Data extract
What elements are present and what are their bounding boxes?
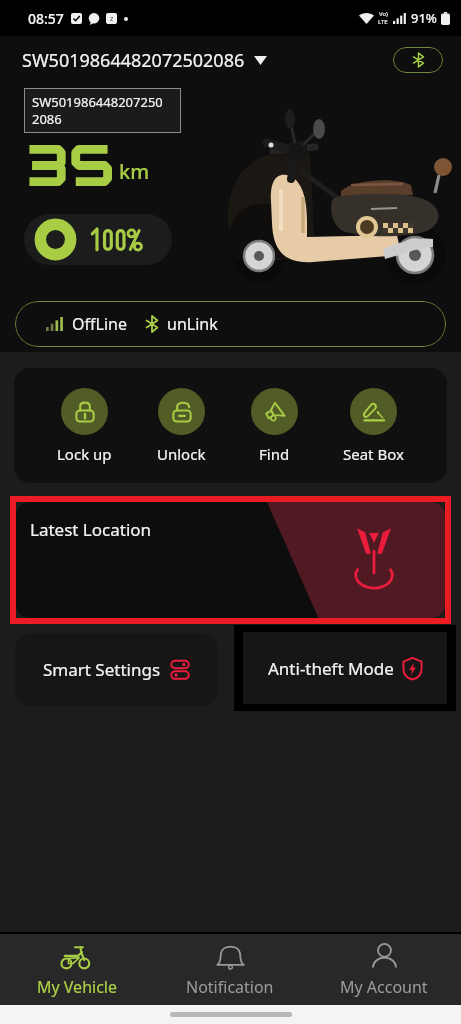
button[interactable]: Lock up <box>55 388 114 464</box>
button[interactable]: Latest Location <box>16 502 445 618</box>
button[interactable]: My Account <box>307 934 461 1005</box>
staticText: km <box>119 158 150 185</box>
button[interactable]: SW5019864482072502086 <box>22 48 267 73</box>
staticText: OffLine <box>72 313 127 335</box>
button[interactable] <box>24 214 172 265</box>
staticText: Latest Location <box>30 518 152 541</box>
staticText: LTE <box>378 18 388 26</box>
staticText: unLink <box>167 313 218 335</box>
button[interactable]: Notification <box>153 934 307 1005</box>
staticText: Seat Box <box>343 444 404 464</box>
button[interactable]: My Vehicle <box>0 934 153 1005</box>
staticText: 91% <box>411 9 437 27</box>
staticText: SW5019864482072502086 <box>22 48 245 73</box>
staticText: Lock up <box>57 444 112 464</box>
staticText: Anti-theft Mode <box>268 657 394 680</box>
button[interactable]: Smart Settings <box>15 633 218 706</box>
staticText: Find <box>259 444 290 464</box>
staticText: My Account <box>340 976 428 998</box>
staticText: 08:57 <box>28 9 64 28</box>
button[interactable]: Find <box>249 388 300 464</box>
staticText: Notification <box>186 976 274 998</box>
button[interactable]: Bluetooth <box>393 47 443 73</box>
staticText: Vo) <box>379 10 388 18</box>
button[interactable]: Seat Box <box>341 388 406 464</box>
staticText: SW501986448207250 2086 <box>32 93 163 128</box>
staticText: My Vehicle <box>37 976 117 998</box>
button[interactable]: OffLine <box>15 301 446 347</box>
staticText: Smart Settings <box>43 658 161 681</box>
button[interactable]: Unlock <box>155 388 208 464</box>
staticText: z <box>110 14 114 24</box>
staticText: Unlock <box>157 444 206 464</box>
button[interactable]: Anti-theft Mode <box>243 632 447 704</box>
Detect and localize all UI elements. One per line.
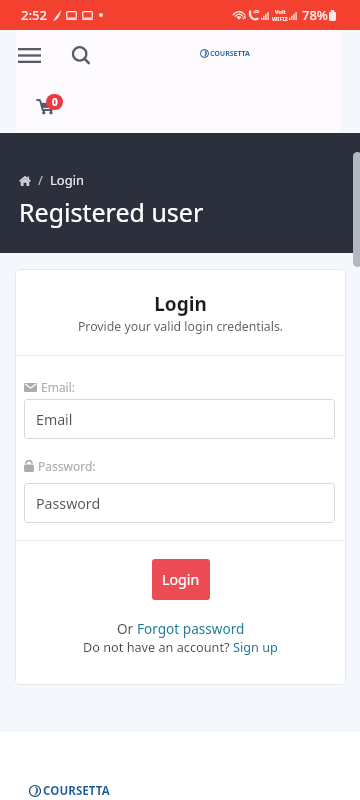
staticText: COURSETTA bbox=[210, 48, 250, 58]
button[interactable]: Open menu bbox=[7, 33, 52, 77]
staticText: Provide your valid login credentials. bbox=[15, 318, 346, 335]
staticText: Sign up bbox=[233, 638, 278, 655]
staticText: Volt bbox=[275, 8, 286, 15]
staticText: Login bbox=[50, 171, 85, 189]
staticText: Password bbox=[36, 494, 101, 513]
button[interactable]: Forgot password bbox=[137, 619, 245, 638]
staticText: Forgot password bbox=[137, 619, 245, 638]
staticText: Login bbox=[15, 291, 346, 317]
staticText: 0 bbox=[52, 95, 58, 109]
button[interactable]: COURSETTA bbox=[200, 48, 250, 58]
button[interactable]: Login bbox=[152, 559, 210, 600]
staticText: Or bbox=[117, 619, 137, 638]
staticText: Do not have an account? bbox=[83, 638, 233, 655]
staticText: Password: bbox=[38, 458, 96, 474]
button[interactable]: Email bbox=[24, 399, 335, 439]
button[interactable]: Shopping cart, 0 items bbox=[26, 88, 70, 124]
staticText: / bbox=[38, 171, 43, 189]
staticText: Registered user bbox=[19, 195, 204, 229]
button[interactable]: COURSETTA bbox=[29, 783, 110, 799]
staticText: 78% bbox=[302, 6, 328, 24]
button[interactable]: Sign up bbox=[233, 638, 278, 655]
button[interactable]: Search bbox=[58, 33, 103, 77]
button[interactable]: Password bbox=[24, 483, 335, 523]
staticText: Email: bbox=[41, 379, 76, 395]
staticText: COURSETTA bbox=[43, 783, 110, 799]
staticText: 2:52 bbox=[21, 6, 47, 24]
staticText: Login bbox=[162, 570, 200, 589]
staticText: Email bbox=[36, 410, 73, 429]
staticText: WIFI2 bbox=[272, 15, 288, 22]
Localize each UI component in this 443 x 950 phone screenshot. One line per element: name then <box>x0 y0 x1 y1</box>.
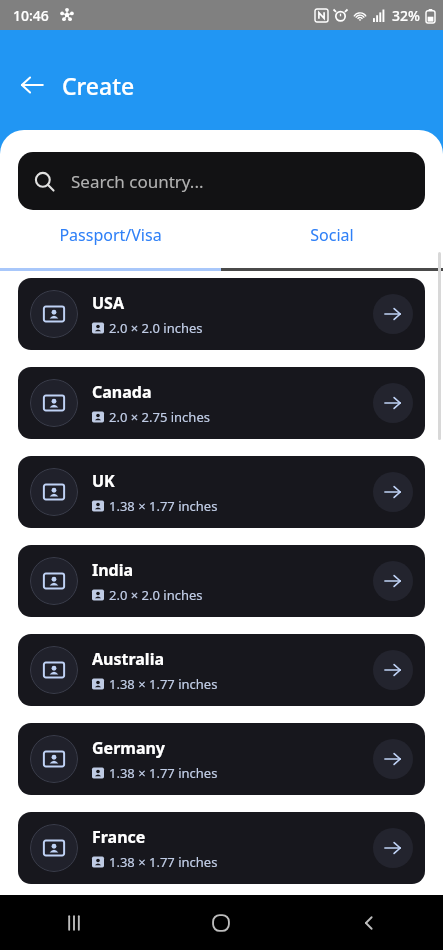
button[interactable]: Open France <box>373 828 413 868</box>
button[interactable]: Home <box>147 895 295 950</box>
staticText: 10:46 <box>13 6 49 25</box>
staticText: 2.0 × 2.0 inches <box>109 586 203 604</box>
button[interactable]: France <box>18 812 425 884</box>
staticText: Germany <box>92 737 166 759</box>
staticText: 1.38 × 1.77 inches <box>109 764 218 782</box>
staticText: 2.0 × 2.75 inches <box>109 408 210 426</box>
staticText: India <box>92 559 134 581</box>
button[interactable]: Back <box>295 895 443 950</box>
staticText: 1.38 × 1.77 inches <box>109 930 218 948</box>
button[interactable]: Germany <box>18 723 425 795</box>
button[interactable]: Open India <box>373 561 413 601</box>
staticText: USA <box>92 292 124 314</box>
button[interactable]: Open Germany <box>373 739 413 779</box>
button[interactable]: UK <box>18 456 425 528</box>
staticText: Search country... <box>71 170 204 193</box>
button[interactable]: Back <box>14 67 50 103</box>
staticText: Canada <box>92 381 152 403</box>
button[interactable]: India <box>18 545 425 617</box>
staticText: Social <box>310 224 354 246</box>
staticText: 32% <box>392 6 420 25</box>
staticText: 1.38 × 1.77 inches <box>109 675 218 693</box>
button[interactable]: Social <box>221 224 443 246</box>
button[interactable]: Open USA <box>373 294 413 334</box>
button[interactable]: Search country... <box>18 152 425 210</box>
staticText: France <box>92 826 146 848</box>
button[interactable]: Open Canada <box>373 383 413 423</box>
button[interactable]: USA <box>18 278 425 350</box>
staticText: 2.0 × 2.0 inches <box>109 319 203 337</box>
button[interactable]: Recents <box>0 895 147 950</box>
button[interactable]: Open Australia <box>373 650 413 690</box>
button[interactable]: Open UK <box>373 472 413 512</box>
button[interactable]: Passport/Visa <box>0 224 221 246</box>
staticText: Australia <box>92 648 165 670</box>
button[interactable]: Canada <box>18 367 425 439</box>
button[interactable]: Australia <box>18 634 425 706</box>
staticText: 1.38 × 1.77 inches <box>109 497 218 515</box>
button[interactable]: Japan <box>18 901 425 950</box>
staticText: Create <box>62 70 135 101</box>
staticText: Passport/Visa <box>59 224 162 246</box>
staticText: 1.38 × 1.77 inches <box>109 853 218 871</box>
staticText: UK <box>92 470 115 492</box>
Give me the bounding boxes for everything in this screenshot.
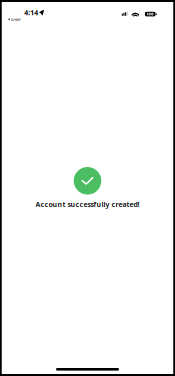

Activity
Copy out the lines above with "Email" in them.

Solution to this exercise
button[interactable]: Email bbox=[24, 399, 335, 439]
staticText: Email: bbox=[41, 379, 76, 395]
staticText: Email bbox=[36, 410, 73, 429]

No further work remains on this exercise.